----- INFORMATION -----

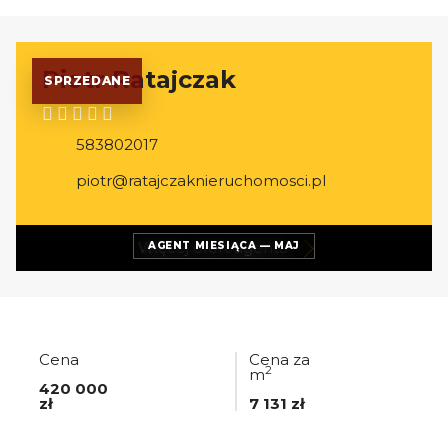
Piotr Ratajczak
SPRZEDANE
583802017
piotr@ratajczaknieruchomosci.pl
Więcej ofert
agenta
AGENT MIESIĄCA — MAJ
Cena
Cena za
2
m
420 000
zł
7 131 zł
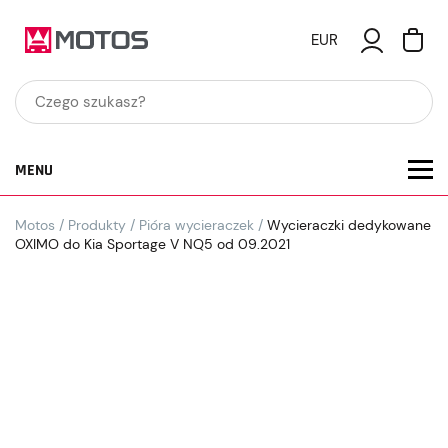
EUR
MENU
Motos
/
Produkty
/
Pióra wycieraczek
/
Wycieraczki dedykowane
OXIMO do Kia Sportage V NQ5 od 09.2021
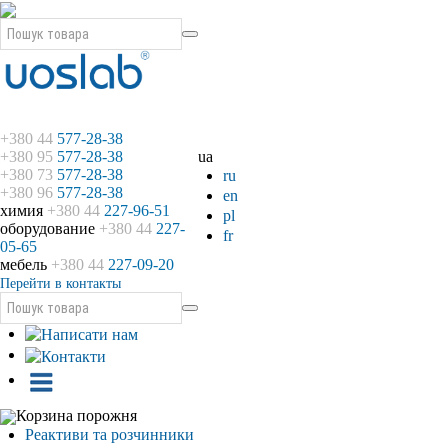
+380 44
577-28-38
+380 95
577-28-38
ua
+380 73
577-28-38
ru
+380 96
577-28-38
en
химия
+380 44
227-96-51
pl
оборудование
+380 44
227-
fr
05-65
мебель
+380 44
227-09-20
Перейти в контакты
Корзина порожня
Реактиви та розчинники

-----

=== WORK ITEM ===
Copy each line of the records above exactly as written. Do not carry over any picture.

=== RESULT OF THE TASK ===
Piotr Ratajczak
SPRZEDANE
583802017
piotr@ratajczaknieruchomosci.pl
Więcej ofert
agenta
AGENT MIESIĄCA — MAJ
Cena
Cena za
2
m
420 000
zł
7 131 zł
EUR
MENU
Motos
/
Produkty
/
Pióra wycieraczek
/
Wycieraczki dedykowane
OXIMO do Kia Sportage V NQ5 od 09.2021
+380 44
577-28-38
+380 95
577-28-38
ua
+380 73
577-28-38
ru
+380 96
577-28-38
en
химия
+380 44
227-96-51
pl
оборудование
+380 44
227-
fr
05-65
мебель
+380 44
227-09-20
Перейти в контакты
Корзина порожня
Реактиви та розчинники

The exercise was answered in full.